The drug culture that once terrified the American right now sits at the center of a new conservative business and policy push.

That reversal comes into focus through a striking political contrast. In 1966, Senator Ted Kennedy pressed Timothy Leary in a US Senate hearing that captured the era’s alarm over LSD, hippie culture and anti-war unrest. Nearly 60 years later, reports indicate Robert F Kennedy Jr stood beside Donald Trump as he signed an executive order aimed at speeding mainstream access to psychedelic-based medical treatment. The symbolism matters: a substance once cast as a threat to social order now enters the language of treatment, investment and state-backed reform.

What changed is not just the science around psychedelics, but the politics of who gets to profit from them and who gets to call them medicine.

The new coalition did not emerge from counterculture nostalgia. It grew through veterans’ lobbying, a broader push for mental-health treatments, and Silicon Valley capital looking for the next frontier. The signal points in particular to ibogaine, a psychoactive compound derived from a West African shrub, which scientists suggest may help address chronic mental-health problems. Figures such as Kennedy Jr and Joe Rogan have helped carry that case into conservative circles, reframing psychedelics less as rebellion than as therapy, recovery and market opportunity.

Key Facts

  • US conservatives once treated psychedelics as symbols of social breakdown and political disorder.
  • Reports indicate Donald Trump signed an executive order to accelerate access to psychedelic-based medical treatment.
  • Robert F Kennedy Jr has emerged as a prominent advocate for psychedelics within the Maga coalition.
  • Ibogaine has drawn attention as a potential treatment for chronic mental-health problems, according to scientists cited in reports.

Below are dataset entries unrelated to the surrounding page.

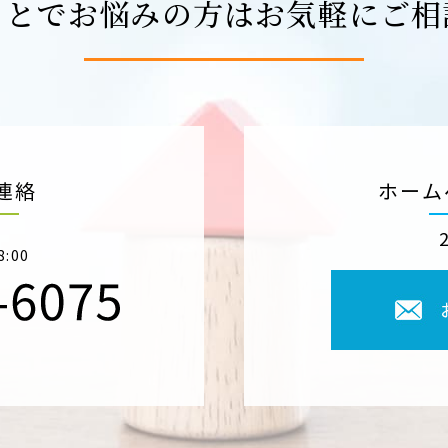
ことでお悩みの方はお気軽にご相
連絡
ホーム
8:00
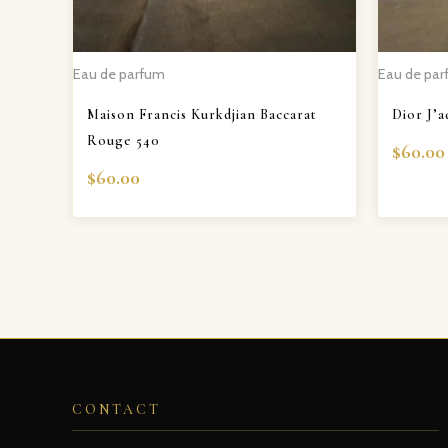
Eau de parfum
Eau de pa
Maison Francis Kurkdjian Baccarat
Dior J’
Rouge 540
$
60.00
$
60.00
CONTACT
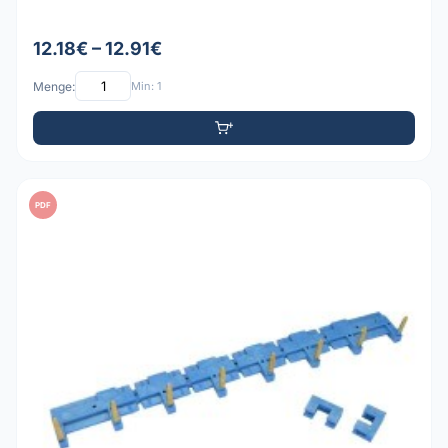
12.18€ – 12.91€
Menge:
Min: 1
PDF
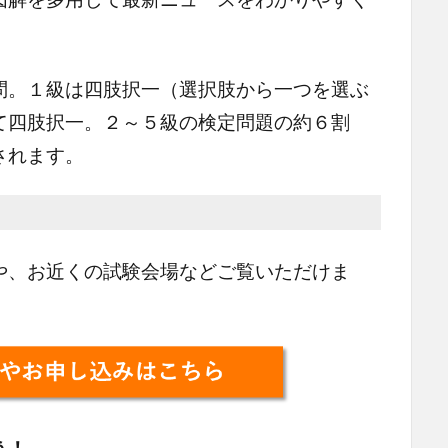
。１級は四肢択一（選択肢から一つを選ぶ
て四肢択一。２～５級の検定問題の約６割
されます。
、お近くの試験会場などご覧いただけま
う！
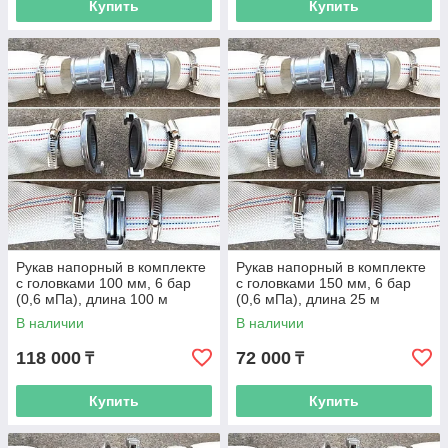
Купить
Купить
Рукав напорный в комплекте
Рукав напорный в комплекте
с головками 100 мм, 6 бар
с головками 150 мм, 6 бар
(0,6 мПа), длина 100 м
(0,6 мПа), длина 25 м
В наличии
В наличии
118 000
72 000
₸
₸
Купить
Купить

The shift also exposes a deeper truth about drug politics in America. Public attitudes rarely move on science alone; they move when power, money and cultural legitimacy line up. Psychedelics have traveled from the margins to the mainstream not because their history disappeared, but because new champions now frame them in terms the right can sell: healing for veterans, personal optimization, deregulation and commercial scale. That makes this more than a health story. It is a story about who shapes the future of medicine and who stands to win from it.

What happens next will likely hinge on regulation, clinical evidence and the speed at which political enthusiasm turns into durable policy. If the current push holds, psychedelics could move faster into American medicine and business than many expected. That matters because the debate no longer asks whether these drugs belong only to the counterculture. It asks who will control their mainstream future — and who will cash out when they do.